The Holy Spirit is particularly named the Spirit of his Son (Galatians 4:6) because of his ministry in the Christian.

‘God sent the Spiirt of his Son into our hearts, crying “Abba! Father”’

When Paul writes of the Christian relationship to the Father in his magisterial letter to the Roman Christians he tells of how we can cry, like Jesus, to the Father – “Abba”. That is not what he says to the Galatians. He tells them that the Spirit is talking to the Father.

This means that when, and whenever, God the Father turns his ear to the Christian he hears the words “Abba! Father!” What does he conclude? Nothing less than that this person looks like my Son, and sounds like my son, and so I consider this person to be my son. And if a son then an heir (4:7), together with all God’s diverse people, inheriting in Jesus.

Christians find themselves not in possession of a get out of jail free card, but caught up into the relationships of the members of the Triune God. In the Son, with the Spirit of the Son in their hearts, considered by the Father to be his son. And this is no legal fiction but the realisation of the perfect and eternal purpose of the Father’s grace in his Son by the Spirit. His design is that the Christian might know him, just as his beloved Son does - joined to Christ, found in Christ - and in the gospel this is accomplished - we die with him, we rise in him.
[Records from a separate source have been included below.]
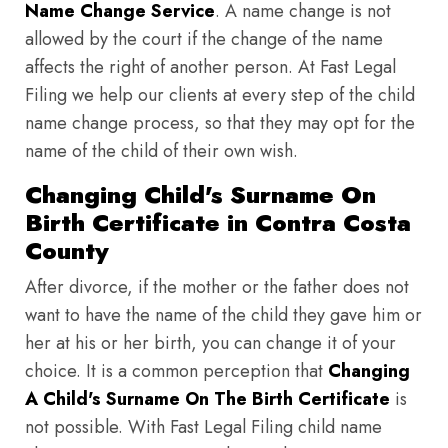
Name Change Service
. A name change is not
allowed by the court if the change of the name
affects the right of another person. At Fast Legal
Filing we help our clients at every step of the child
name change process, so that they may opt for the
name of the child of their own wish.
Changing Child's Surname On
Birth Certificate in Contra Costa
County
After divorce, if the mother or the father does not
want to have the name of the child they gave him or
her at his or her birth, you can change it of your
choice. It is a common perception that
Changing
A Child's Surname On The Birth Certificate
is
not possible. With Fast Legal Filing child name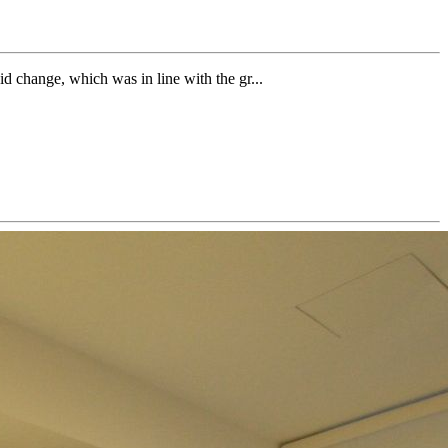
id change, which was in line with the gr...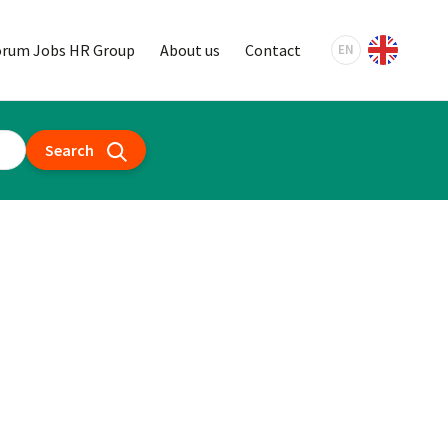
orum Jobs HR Group
About us
Contact
EN
Search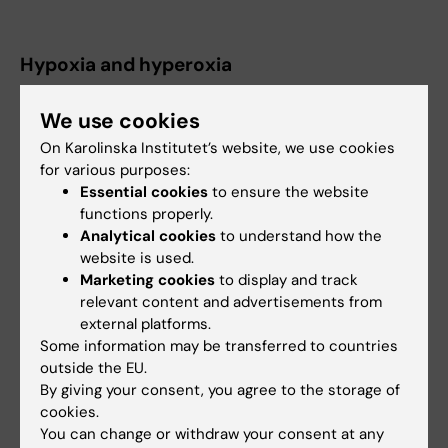
Hypoxia and hyperoxia
Selected publications
We use cookies
On Karolinska Institutet’s website, we use cookies
Aerobic efficiency is associated with the
for various purposes:
improvement in maximal power output during
Essential cookies
to ensure the website
acute hyperoxia.
functions properly.
Manselin TA, Södergård O, Larsen FJ, Lindholm
Analytical cookies
to understand how the
P
website is used.
Physiol Rep 2017 Jan;5(2):
Marketing cookies
to display and track
relevant content and advertisements from
Alveolar gas composition before and after
external platforms.
Some information may be transferred to countries
maximal breath-holds in competitive divers.
outside the EU.
Lindholm P, Lundgren CE
By giving your consent, you agree to the storage of
Undersea Hyperb Med ;33(6):463-7
cookies.
You can change or withdraw your consent at any
Aggravated hypoxia during breath-holds after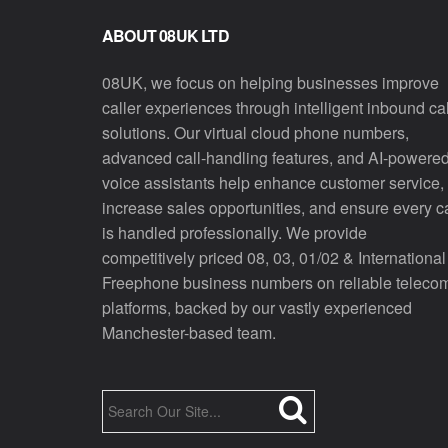
ABOUT 08UK LTD
08UK, we focus on helping businesses improve
caller experiences through intelligent inbound cal
solutions. Our virtual cloud phone numbers,
advanced call-handling features, and AI-powere
voice assistants help enhance customer service,
increase sales opportunities, and ensure every ca
is handled professionally. We provide
competitively priced 08, 03, 01/02 & International
Freephone business numbers on reliable teleco
platforms, backed by our vastly experienced
Manchester-based team.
Everything in him. Is it good to be a Christian? Yes.

A Christian is someone in Christ. Good men would wish that this were true, and it is. 

Friday, April 02, 2010

The Son dies for us and we become sons with him

When Mark records the historical events of Jesus death we see events occuring in darkness, in the middle of the day. This is unexpected on any other day and at any other crucifixion. But this is not any other day, this is the day that all history has been leading up to, the day that all of Mark's gospel has been leading to. Witness the departure of the bridegroom. Witness the promised day when he would be handed over and crucified. In Biblical terms the darkness is easy to interpret - the world begins in darkness until God brings light, and the return of darkness is repeatedly the presence of divine wrath against sin...
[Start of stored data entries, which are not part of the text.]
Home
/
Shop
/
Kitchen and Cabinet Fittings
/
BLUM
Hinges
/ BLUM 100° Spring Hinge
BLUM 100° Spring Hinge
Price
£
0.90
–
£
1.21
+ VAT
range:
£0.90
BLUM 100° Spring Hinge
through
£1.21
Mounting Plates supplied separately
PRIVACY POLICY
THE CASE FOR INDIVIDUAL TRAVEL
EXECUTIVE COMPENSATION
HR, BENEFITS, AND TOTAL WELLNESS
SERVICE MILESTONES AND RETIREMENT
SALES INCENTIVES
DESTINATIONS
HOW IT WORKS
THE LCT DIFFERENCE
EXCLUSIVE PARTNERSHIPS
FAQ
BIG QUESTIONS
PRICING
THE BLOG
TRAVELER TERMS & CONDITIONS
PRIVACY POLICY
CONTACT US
What happens at the cross is a function of God's love for us. The bridegroom loves us. The bridegroom is jealous for us. And so is wrathful. But the Father, sharing the same love, sends him to die in our place. And if it is love that motivates the cross, then to speak of wrath-averted is good and true but only half of the story of Good Friday.

At the moment Jesus dies Mark doesn't linger, but shifts his camera into the city to the temple where the curtain is torn down. Jesus death means no more distance from God. It means no more exile. It means no more angels barring the way to God's presence. It means relationship, and inclusion in the loving family of God the Father.

Implicit here is a signal that the death of Jesus isn't the end of the story - relationship occurs with those who live, and so though Mark wont show us the risen Christ in chapter 16 we know that he rises. It's also been explicit throughout - Jesus will die, and then on the third day rise - and so with his death documented, the clock is ticking.

J.I.Packer says you can summarise the cross as being about as "propitiation for adoption". Jesus takes our place under the wrath of the Triune God, and is raised to life on the third day so that we can be welcomed into the loving family of the Triune God, sons with/in the resurrected Son. Loved because the son is loved.